For example, Altman ([11],Figure 4.7, p. 60) showed that even sample sizes of 50 taken from a normal distribution may look non-normal. Second, some preliminary tests are accompanied by their own underlying assumptions, raising the question of whether these assumptions also need to be examined. In addition, even if the preliminary test indicates that the tested assumption does not hold, the actual test of interest may still be robust to violations of this assumption. Finally, preliminary tests are usually applied to the same data as the subsequent test, which may result in uncontrolled error rates. For the one-sample t test, Schucany and Ng [41] conducted a simulation study of the consequences of the two-stage selection procedure including a preliminary test for normality. Data were sampled from normal, uniform, exponential, and Cauchy populations. The authors estimated the Type I error rate of the onesample t test, given that the sample had passed the Shapiro-Wilk test for normality with a p value greater
than αpre. For exponentially distributed data, the conditional Type I error rate of the main test turned out to be
strikingly above the nominal significance level and even increased with sample size. For two-sample tests, Zimmerman[42-45] addressed the question of how the Type I error and power are modified if a researcher’s choice of test (i.e., t test for equal versus unequal variances) is based on sample statistics of variance homogeneity.

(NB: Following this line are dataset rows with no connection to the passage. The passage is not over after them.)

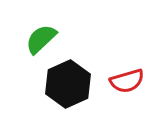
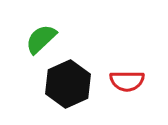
red semicircle: rotated 16 degrees clockwise
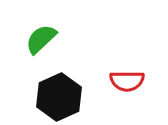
black hexagon: moved 9 px left, 13 px down
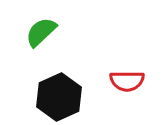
green semicircle: moved 7 px up
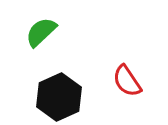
red semicircle: rotated 56 degrees clockwise
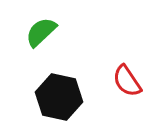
black hexagon: rotated 24 degrees counterclockwise
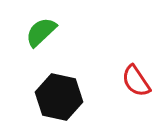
red semicircle: moved 9 px right
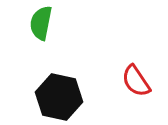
green semicircle: moved 9 px up; rotated 36 degrees counterclockwise
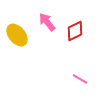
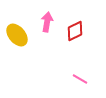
pink arrow: rotated 48 degrees clockwise
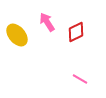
pink arrow: rotated 42 degrees counterclockwise
red diamond: moved 1 px right, 1 px down
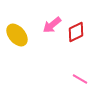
pink arrow: moved 5 px right, 3 px down; rotated 96 degrees counterclockwise
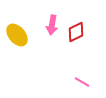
pink arrow: rotated 42 degrees counterclockwise
pink line: moved 2 px right, 3 px down
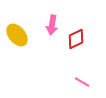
red diamond: moved 7 px down
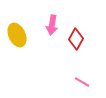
yellow ellipse: rotated 15 degrees clockwise
red diamond: rotated 35 degrees counterclockwise
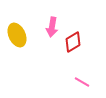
pink arrow: moved 2 px down
red diamond: moved 3 px left, 3 px down; rotated 30 degrees clockwise
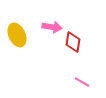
pink arrow: rotated 90 degrees counterclockwise
red diamond: rotated 50 degrees counterclockwise
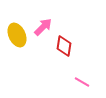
pink arrow: moved 9 px left; rotated 54 degrees counterclockwise
red diamond: moved 9 px left, 4 px down
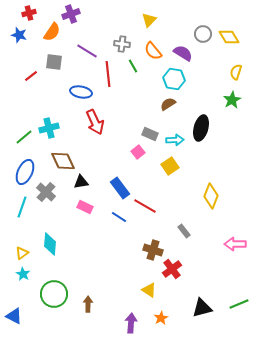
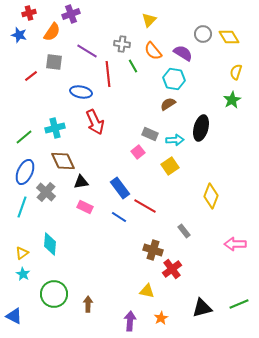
cyan cross at (49, 128): moved 6 px right
yellow triangle at (149, 290): moved 2 px left, 1 px down; rotated 21 degrees counterclockwise
purple arrow at (131, 323): moved 1 px left, 2 px up
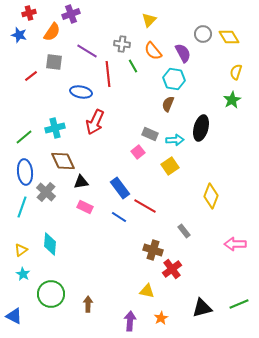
purple semicircle at (183, 53): rotated 30 degrees clockwise
brown semicircle at (168, 104): rotated 35 degrees counterclockwise
red arrow at (95, 122): rotated 50 degrees clockwise
blue ellipse at (25, 172): rotated 30 degrees counterclockwise
yellow triangle at (22, 253): moved 1 px left, 3 px up
green circle at (54, 294): moved 3 px left
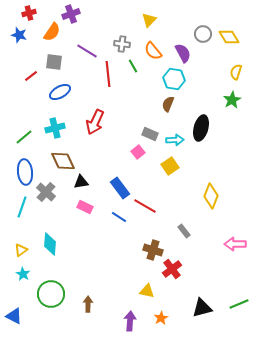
blue ellipse at (81, 92): moved 21 px left; rotated 40 degrees counterclockwise
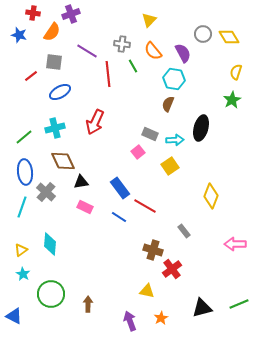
red cross at (29, 13): moved 4 px right; rotated 24 degrees clockwise
purple arrow at (130, 321): rotated 24 degrees counterclockwise
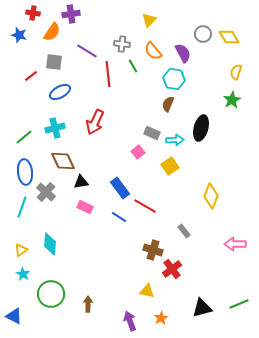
purple cross at (71, 14): rotated 12 degrees clockwise
gray rectangle at (150, 134): moved 2 px right, 1 px up
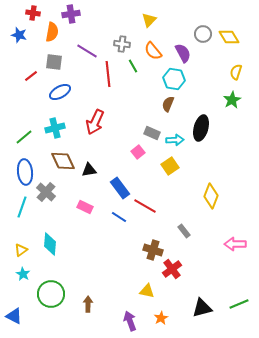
orange semicircle at (52, 32): rotated 24 degrees counterclockwise
black triangle at (81, 182): moved 8 px right, 12 px up
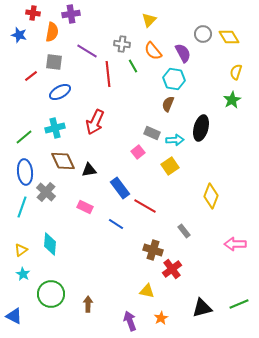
blue line at (119, 217): moved 3 px left, 7 px down
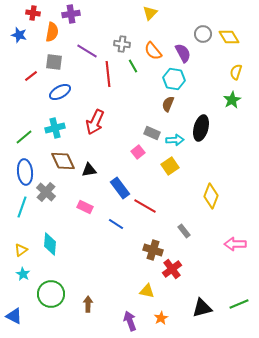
yellow triangle at (149, 20): moved 1 px right, 7 px up
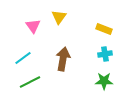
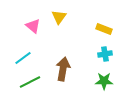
pink triangle: rotated 14 degrees counterclockwise
brown arrow: moved 10 px down
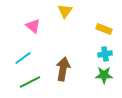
yellow triangle: moved 6 px right, 6 px up
green star: moved 6 px up
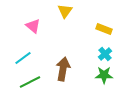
cyan cross: rotated 32 degrees counterclockwise
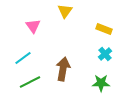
pink triangle: rotated 14 degrees clockwise
green star: moved 3 px left, 8 px down
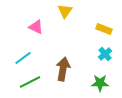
pink triangle: moved 3 px right, 1 px down; rotated 28 degrees counterclockwise
green star: moved 1 px left
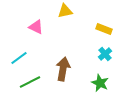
yellow triangle: rotated 42 degrees clockwise
cyan line: moved 4 px left
green star: rotated 24 degrees clockwise
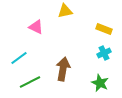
cyan cross: moved 1 px left, 1 px up; rotated 16 degrees clockwise
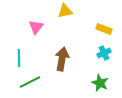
pink triangle: rotated 42 degrees clockwise
cyan line: rotated 54 degrees counterclockwise
brown arrow: moved 1 px left, 10 px up
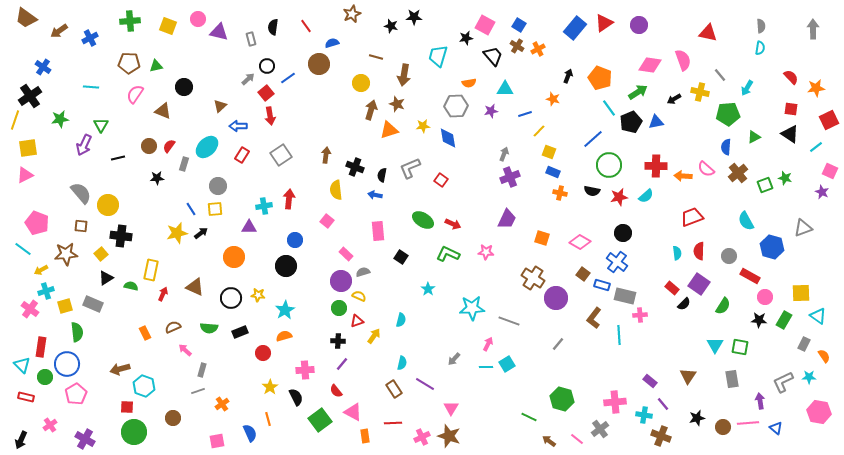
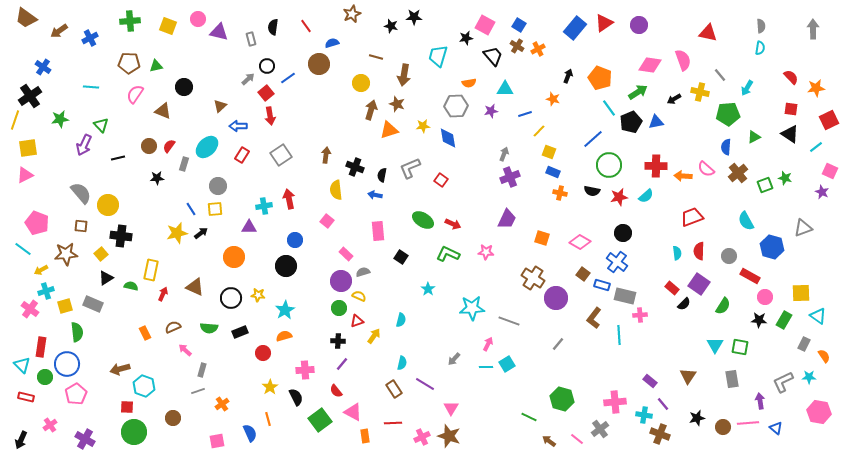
green triangle at (101, 125): rotated 14 degrees counterclockwise
red arrow at (289, 199): rotated 18 degrees counterclockwise
brown cross at (661, 436): moved 1 px left, 2 px up
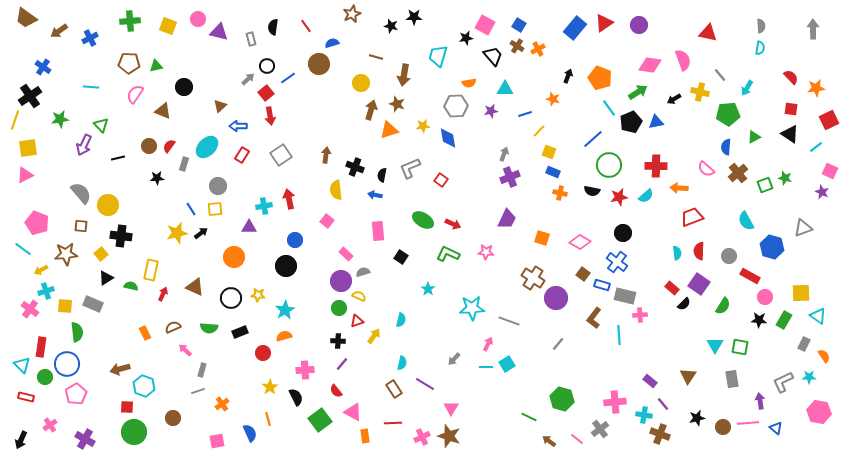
orange arrow at (683, 176): moved 4 px left, 12 px down
yellow square at (65, 306): rotated 21 degrees clockwise
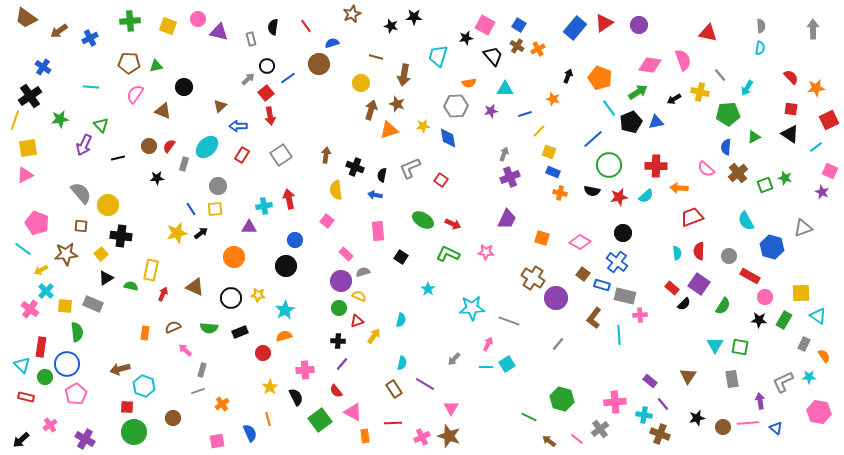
cyan cross at (46, 291): rotated 28 degrees counterclockwise
orange rectangle at (145, 333): rotated 32 degrees clockwise
black arrow at (21, 440): rotated 24 degrees clockwise
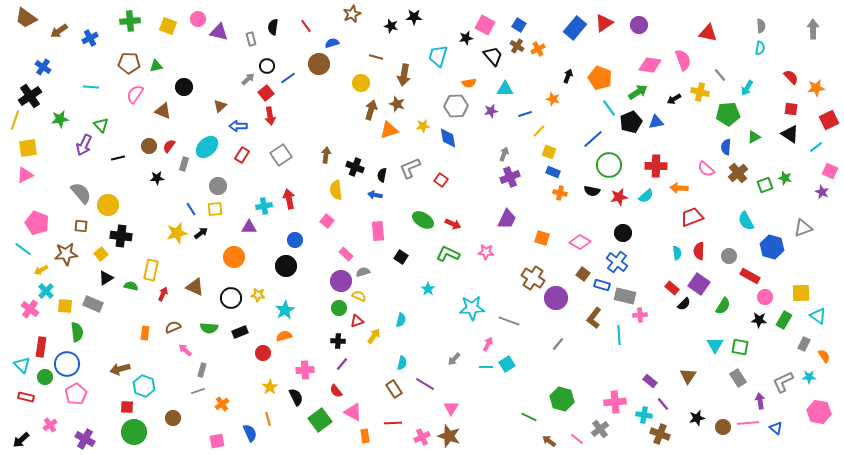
gray rectangle at (732, 379): moved 6 px right, 1 px up; rotated 24 degrees counterclockwise
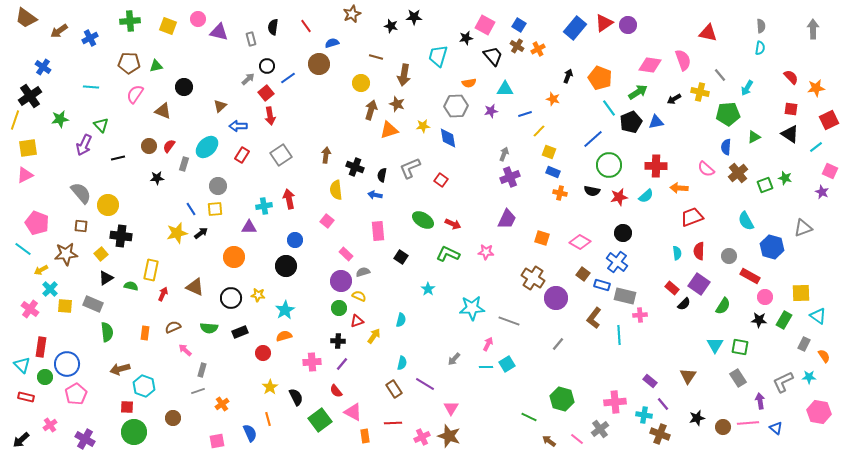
purple circle at (639, 25): moved 11 px left
cyan cross at (46, 291): moved 4 px right, 2 px up
green semicircle at (77, 332): moved 30 px right
pink cross at (305, 370): moved 7 px right, 8 px up
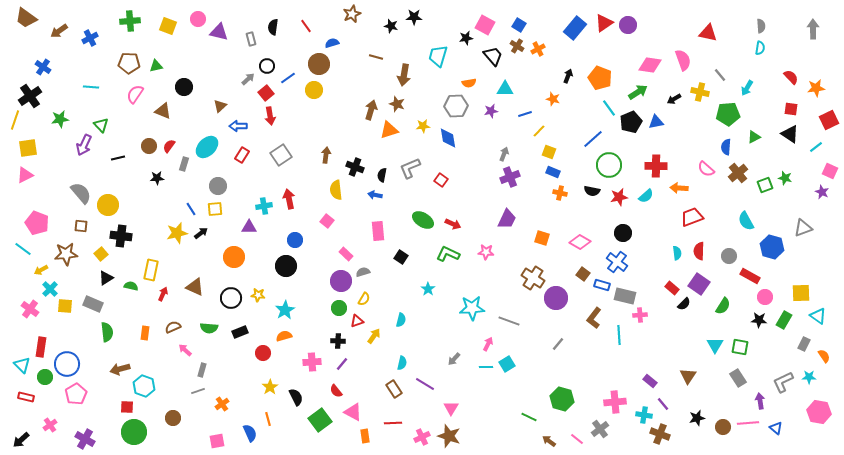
yellow circle at (361, 83): moved 47 px left, 7 px down
yellow semicircle at (359, 296): moved 5 px right, 3 px down; rotated 96 degrees clockwise
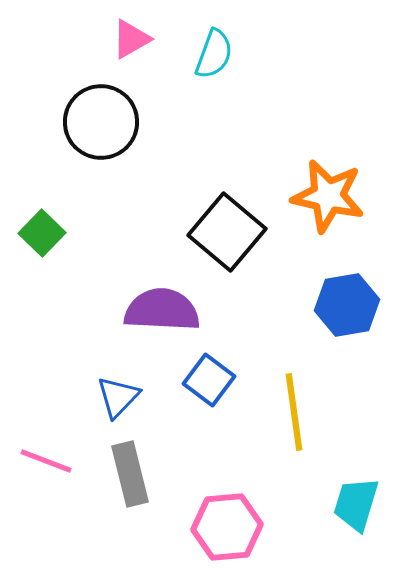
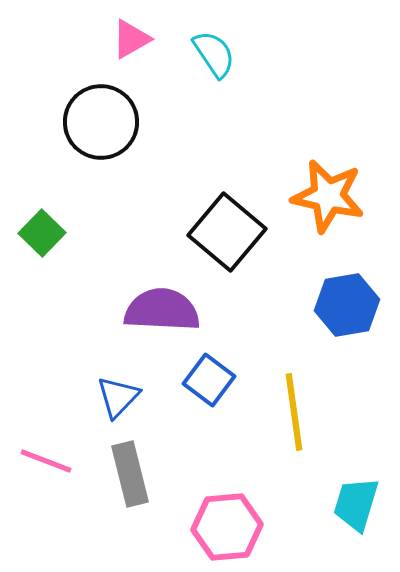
cyan semicircle: rotated 54 degrees counterclockwise
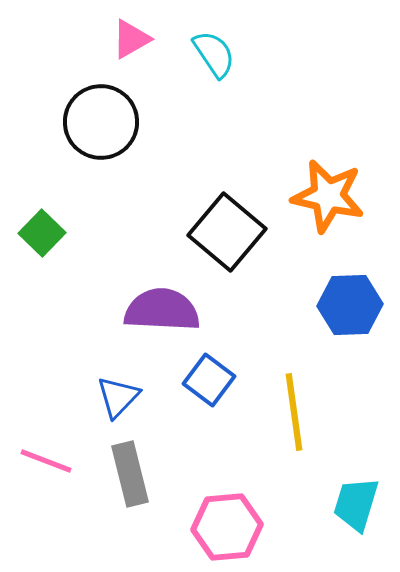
blue hexagon: moved 3 px right; rotated 8 degrees clockwise
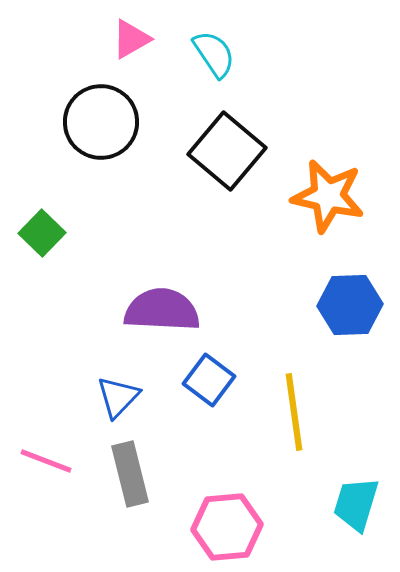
black square: moved 81 px up
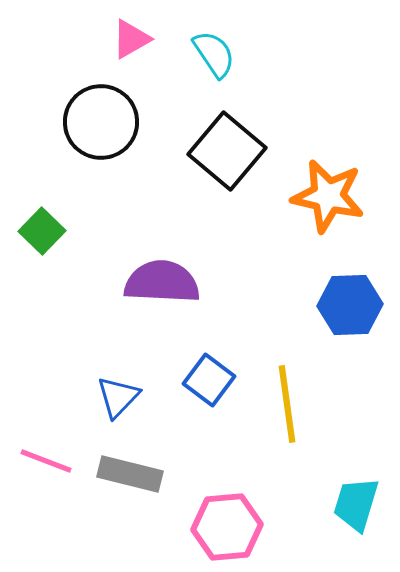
green square: moved 2 px up
purple semicircle: moved 28 px up
yellow line: moved 7 px left, 8 px up
gray rectangle: rotated 62 degrees counterclockwise
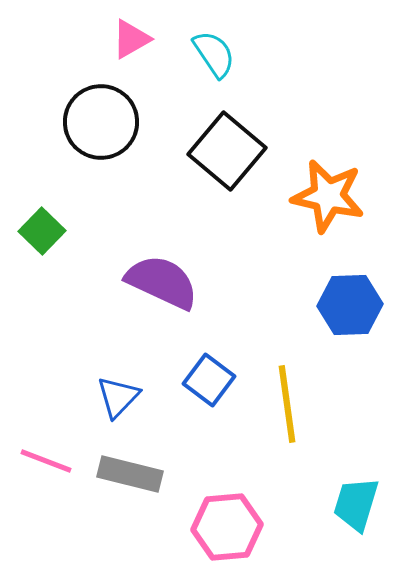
purple semicircle: rotated 22 degrees clockwise
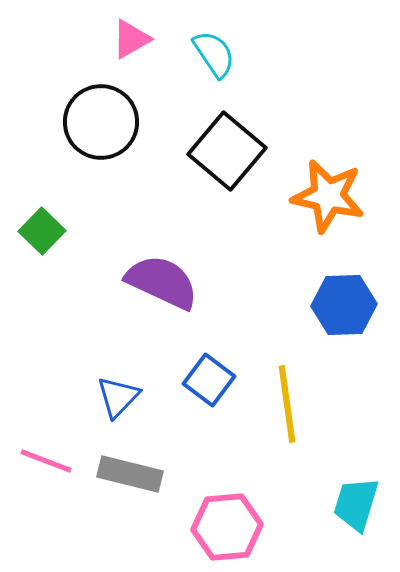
blue hexagon: moved 6 px left
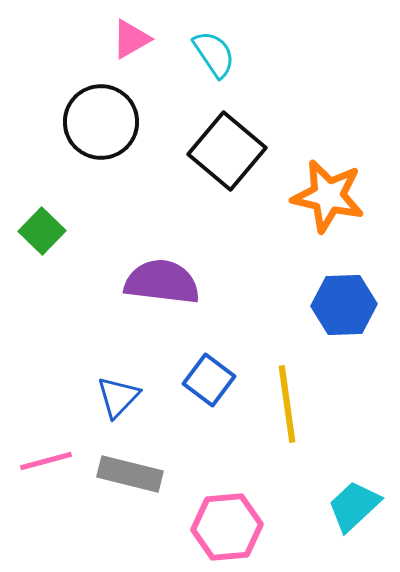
purple semicircle: rotated 18 degrees counterclockwise
pink line: rotated 36 degrees counterclockwise
cyan trapezoid: moved 2 px left, 2 px down; rotated 30 degrees clockwise
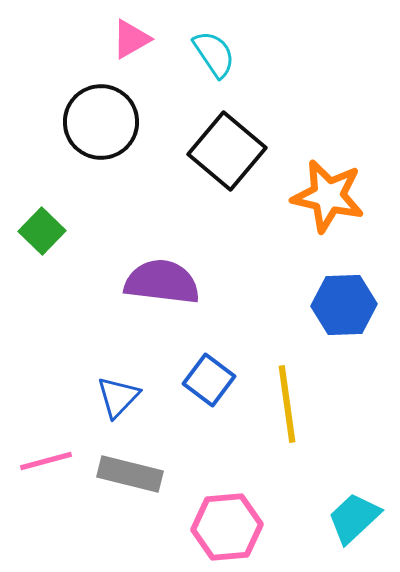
cyan trapezoid: moved 12 px down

In the present study, we investigated the statistical properties of Student’s t test and Mann-Whitney’s U test
for comparing two independent groups with different selection procedures. Similar to Schucany and Ng [41], the
tests to be applied were chosen depending on the results of the preliminary Shapiro-Wilk tests for normality of
the two samples involved. We thereby obtained an estimate of the conditional Type I error rates for samples
that were classified as normal although the underlying populations were in fact non-normal, and vice-versa.
This probability reflects the error rate researchers may face with respect to the main hypothesis if they mistakenly
believe the normality assumption to be satisfied or violated. If, in addition, the power of the preliminary
Shapiro-Wilk test is taken into account, the potential impact of the entire two-stage procedure on the overall
Type I error rate and power can be directly estimated.